**Required action**
All the lines below should appear again unchanged, though their pictures should not.

**Data in this exercise**
* * * *

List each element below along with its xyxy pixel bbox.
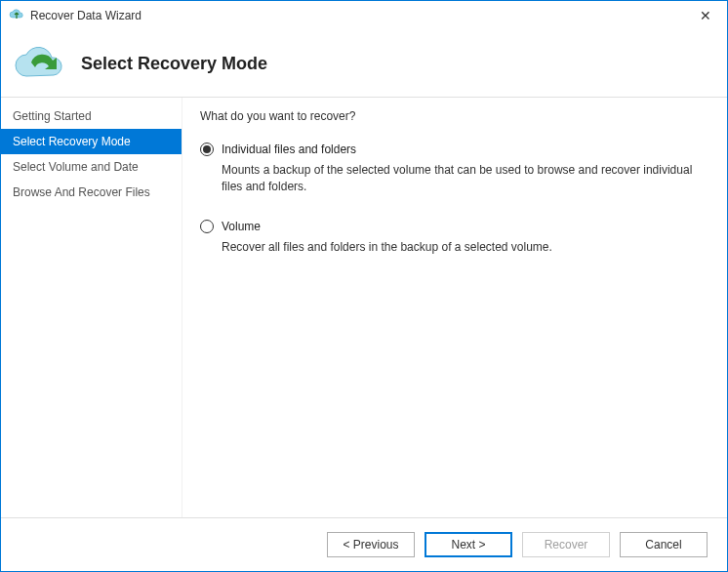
sidebar-item-select-recovery-mode[interactable]: Select Recovery Mode: [1, 129, 182, 154]
sidebar: Getting Started Select Recovery Mode Sel…: [1, 98, 182, 517]
app-icon: [9, 8, 24, 23]
button-label: < Previous: [343, 538, 398, 552]
option-label: Volume: [222, 220, 261, 233]
radio-unselected-icon[interactable]: [200, 220, 214, 233]
footer: < Previous Next > Recover Cancel: [1, 517, 727, 571]
sidebar-item-label: Select Volume and Date: [13, 160, 139, 174]
sidebar-item-label: Select Recovery Mode: [13, 135, 131, 148]
next-button[interactable]: Next >: [425, 532, 512, 557]
sidebar-item-select-volume-date[interactable]: Select Volume and Date: [1, 154, 182, 180]
button-label: Next >: [451, 538, 485, 552]
option-row[interactable]: Volume: [200, 220, 708, 233]
button-label: Recover: [545, 538, 588, 552]
close-button[interactable]: ✕: [683, 1, 727, 30]
sidebar-item-browse-recover-files[interactable]: Browse And Recover Files: [1, 180, 182, 205]
header: Select Recovery Mode: [1, 30, 727, 98]
option-description: Recover all files and folders in the bac…: [222, 239, 708, 256]
window-title: Recover Data Wizard: [30, 9, 142, 22]
previous-button[interactable]: < Previous: [327, 532, 415, 557]
page-title: Select Recovery Mode: [81, 54, 267, 74]
button-label: Cancel: [645, 538, 681, 552]
body: Getting Started Select Recovery Mode Sel…: [1, 98, 727, 517]
content: What do you want to recover? Individual …: [182, 98, 727, 517]
close-icon: ✕: [700, 8, 711, 23]
content-question: What do you want to recover?: [200, 109, 708, 123]
option-description: Mounts a backup of the selected volume t…: [222, 162, 708, 196]
sidebar-item-getting-started[interactable]: Getting Started: [1, 103, 182, 129]
cancel-button[interactable]: Cancel: [620, 532, 708, 557]
cloud-recovery-icon: [11, 42, 69, 85]
option-individual-files: Individual files and folders Mounts a ba…: [200, 143, 708, 196]
option-volume: Volume Recover all files and folders in …: [200, 220, 708, 256]
sidebar-item-label: Browse And Recover Files: [13, 185, 150, 199]
option-label: Individual files and folders: [222, 143, 356, 156]
option-row[interactable]: Individual files and folders: [200, 143, 708, 156]
sidebar-item-label: Getting Started: [13, 109, 92, 123]
recover-button: Recover: [522, 532, 610, 557]
titlebar: Recover Data Wizard ✕: [1, 1, 727, 30]
wizard-window: Recover Data Wizard ✕ Select Recovery Mo…: [0, 0, 728, 572]
radio-selected-icon[interactable]: [200, 143, 214, 156]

* * * *

**Answer box**
List each element below along with its xyxy pixel bbox.
sidebar-item-select-recovery-mode[interactable]: Select Recovery Mode: [1, 129, 182, 154]
sidebar: Getting Started Select Recovery Mode Sel…: [1, 98, 182, 517]
app-icon: [9, 8, 24, 23]
button-label: < Previous: [343, 538, 398, 552]
option-label: Volume: [222, 220, 261, 233]
radio-unselected-icon[interactable]: [200, 220, 214, 233]
footer: < Previous Next > Recover Cancel: [1, 517, 727, 571]
sidebar-item-label: Select Volume and Date: [13, 160, 139, 174]
sidebar-item-label: Select Recovery Mode: [13, 135, 131, 148]
next-button[interactable]: Next >: [425, 532, 512, 557]
sidebar-item-select-volume-date[interactable]: Select Volume and Date: [1, 154, 182, 180]
button-label: Next >: [451, 538, 485, 552]
option-row[interactable]: Volume: [200, 220, 708, 233]
button-label: Recover: [545, 538, 588, 552]
close-button[interactable]: ✕: [683, 1, 727, 30]
sidebar-item-browse-recover-files[interactable]: Browse And Recover Files: [1, 180, 182, 205]
header: Select Recovery Mode: [1, 30, 727, 98]
option-description: Recover all files and folders in the bac…: [222, 239, 708, 256]
window-title: Recover Data Wizard: [30, 9, 142, 22]
previous-button[interactable]: < Previous: [327, 532, 415, 557]
page-title: Select Recovery Mode: [81, 54, 267, 74]
button-label: Cancel: [645, 538, 681, 552]
body: Getting Started Select Recovery Mode Sel…: [1, 98, 727, 517]
content: What do you want to recover? Individual …: [182, 98, 727, 517]
close-icon: ✕: [700, 8, 711, 23]
content-question: What do you want to recover?: [200, 109, 708, 123]
option-description: Mounts a backup of the selected volume t…: [222, 162, 708, 196]
sidebar-item-getting-started[interactable]: Getting Started: [1, 103, 182, 129]
cancel-button[interactable]: Cancel: [620, 532, 708, 557]
cloud-recovery-icon: [11, 42, 69, 85]
option-individual-files: Individual files and folders Mounts a ba…: [200, 143, 708, 196]
option-volume: Volume Recover all files and folders in …: [200, 220, 708, 256]
sidebar-item-label: Browse And Recover Files: [13, 185, 150, 199]
option-label: Individual files and folders: [222, 143, 356, 156]
option-row[interactable]: Individual files and folders: [200, 143, 708, 156]
sidebar-item-label: Getting Started: [13, 109, 92, 123]
recover-button: Recover: [522, 532, 610, 557]
titlebar: Recover Data Wizard ✕: [1, 1, 727, 30]
wizard-window: Recover Data Wizard ✕ Select Recovery Mo…: [0, 0, 728, 572]
radio-selected-icon[interactable]: [200, 143, 214, 156]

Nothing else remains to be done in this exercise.